** Opening Records for processing block **
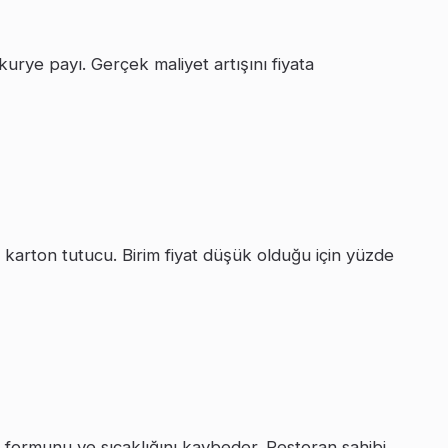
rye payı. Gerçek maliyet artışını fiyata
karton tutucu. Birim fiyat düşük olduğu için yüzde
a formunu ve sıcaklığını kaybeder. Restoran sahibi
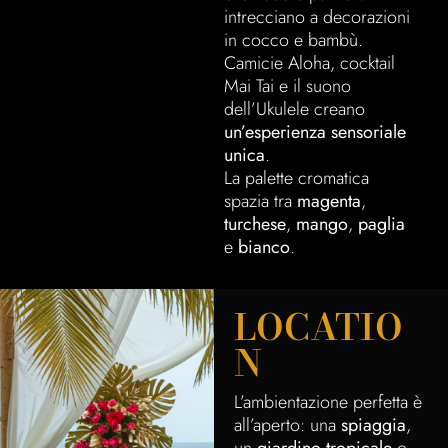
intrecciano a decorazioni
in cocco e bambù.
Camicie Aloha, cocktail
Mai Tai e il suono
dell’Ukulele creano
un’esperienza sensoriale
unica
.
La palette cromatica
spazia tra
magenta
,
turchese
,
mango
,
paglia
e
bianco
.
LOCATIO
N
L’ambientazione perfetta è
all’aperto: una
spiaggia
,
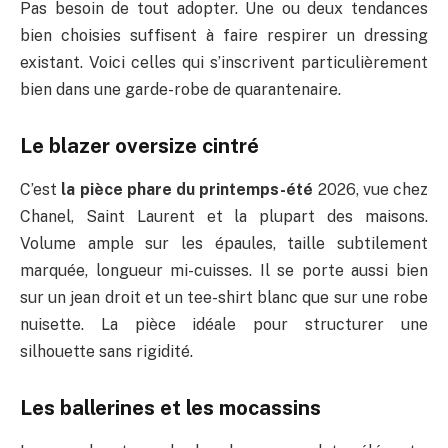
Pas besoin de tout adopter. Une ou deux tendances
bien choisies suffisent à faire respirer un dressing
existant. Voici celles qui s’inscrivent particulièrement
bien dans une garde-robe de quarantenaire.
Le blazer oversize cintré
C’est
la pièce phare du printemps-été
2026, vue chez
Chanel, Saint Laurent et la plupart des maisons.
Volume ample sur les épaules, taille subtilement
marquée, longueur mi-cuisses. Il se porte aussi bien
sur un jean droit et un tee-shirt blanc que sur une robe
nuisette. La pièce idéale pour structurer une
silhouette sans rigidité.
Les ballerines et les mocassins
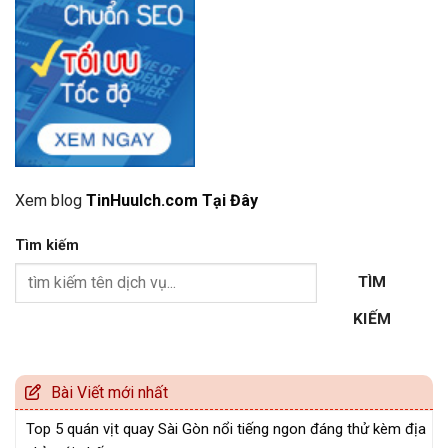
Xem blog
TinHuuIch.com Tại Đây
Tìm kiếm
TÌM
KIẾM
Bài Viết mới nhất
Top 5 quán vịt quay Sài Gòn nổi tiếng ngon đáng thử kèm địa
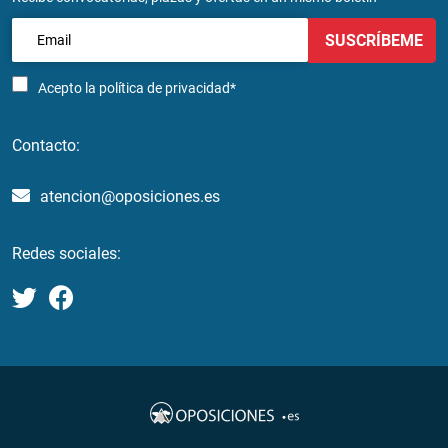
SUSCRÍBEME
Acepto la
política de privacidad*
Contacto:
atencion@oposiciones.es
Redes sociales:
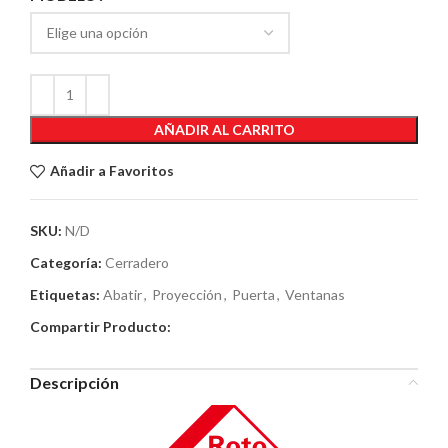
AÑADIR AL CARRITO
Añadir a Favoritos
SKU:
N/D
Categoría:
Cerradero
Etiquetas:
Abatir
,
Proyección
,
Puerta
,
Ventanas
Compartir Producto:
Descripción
** Closing Records for processing block **
** Opening Records for processing block **
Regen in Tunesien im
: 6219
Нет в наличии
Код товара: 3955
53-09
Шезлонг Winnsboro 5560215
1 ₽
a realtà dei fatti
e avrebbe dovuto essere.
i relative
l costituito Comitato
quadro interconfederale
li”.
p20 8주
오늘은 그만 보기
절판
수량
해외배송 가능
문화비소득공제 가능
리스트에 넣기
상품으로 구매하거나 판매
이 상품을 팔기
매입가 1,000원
** Closing Records for processing block **
▸ **Task objective**
Number of lines containing the word "pièce" in the listing: state it, and add no other text.

▸ **Problem solution**
2